I’ve always worked two or more jobs, including being a barista, cater waiter, hostess, lifeguard and retail sales associate, all grueling days that included morning and afternoon shifts.
I changed outfits in my car going from opening the coffee shop I worked at to closing for my job at a retail store. The days were long but I was earning more than I was spending, which allowed me to save money for the upcoming semester and freely spend what I had left.
However, this year has required me to become more intentional with my spending, while learning how to properly budget my income and time.
The rise of inflation has set the tone for my summer, not only have I been stressed about rising gas prices but just the simple cost of living, like getting food for lunch or buying clothes.
Prior to committing to only one job, I used to work long hours without breaks and worked with bosses who prioritized profit over staff well-being. Deciding not to work at these places allowed me to create a better work-life balance for myself and budgeting has helped me save more and remain less stressed.

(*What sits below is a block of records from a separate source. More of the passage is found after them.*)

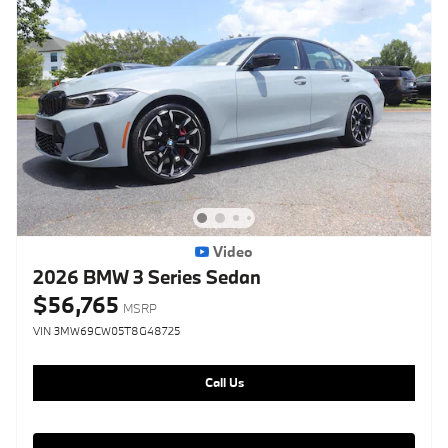
Video
2026 BMW 3 Series Sedan
$56,765
MSRP
VIN 3MW69CW05T8G48725
Call Us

I recently received a promotion at the retail store I started working at two years ago, and I was ecstatic about the new position which included a moderate pay raise, landing me at $15 an hour, when I previously only made $13.

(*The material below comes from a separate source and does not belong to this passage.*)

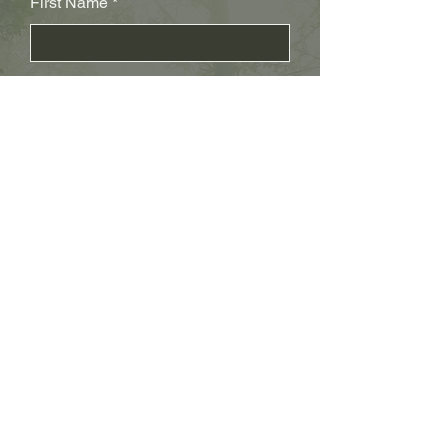
First Name
Last Name
Subject
Email
Leave us a message...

However, the promotion involved a lengthier commute because I transferred from a store in Bridgewater, New Jersey, to a location in Short Hills bumping my 30 minute commute to 50 minutes. I don’t mind long drives, but the financial stress of constantly buying gas became increasingly frustrating.

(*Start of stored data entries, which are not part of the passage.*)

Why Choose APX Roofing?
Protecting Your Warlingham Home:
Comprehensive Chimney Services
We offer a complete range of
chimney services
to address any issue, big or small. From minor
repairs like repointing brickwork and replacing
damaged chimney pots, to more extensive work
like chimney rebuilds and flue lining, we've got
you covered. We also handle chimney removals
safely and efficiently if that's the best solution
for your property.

I knew accepting the offer would be a financial burden due to the commute, but it felt good knowing that I was moving up in my workplace, even if it hurt my wallet it would at least benefit my resume.
While working roughly 30 hours, I fill up my tank about once a week, which costs me around $65 per fill totaling to $130 per pay period. When I worked closer to my house, I only bought gas once roughly every two weeks, which would only total $40 per pay period prior to the inflated prices.
When I pull into the gas station, I strategically choose the one that is three cents cheaper than the others in my area. Although three cents off the gallon barely made a difference, I feel relaxed knowing that the total would be slightly cheaper.
However gas prices are up nearly 50 percent compared to last year and I usually pay $4.80 per gallon
Normally, I would spend the summer visiting family down the shore, and going on thrift trips with my friends. However, every trip feels a financial burden.
Spending less time being out on the road and staying at home allows me to save on gas, but learning to limit where I go and what I do has been especially frustrating.
I’ve learned spending money on little things like coffee before work, or buying lunch on my break adds up quickly. Paying for everything I need during the week in cash allowed me to leave my debit card at home and strictly use the money I had with me, instead of aimlessly spending and neglecting to check my bank account.
I know I am not alone in my struggle to save money and enjoy my time as I normally would in lieu of the increase in inflation. However, budgeting has given a new perspective on saving up for experiences and things that I really want.
Even when I have to budget my time and money I find that the money and time that is spent is worthwhile and fulfilling.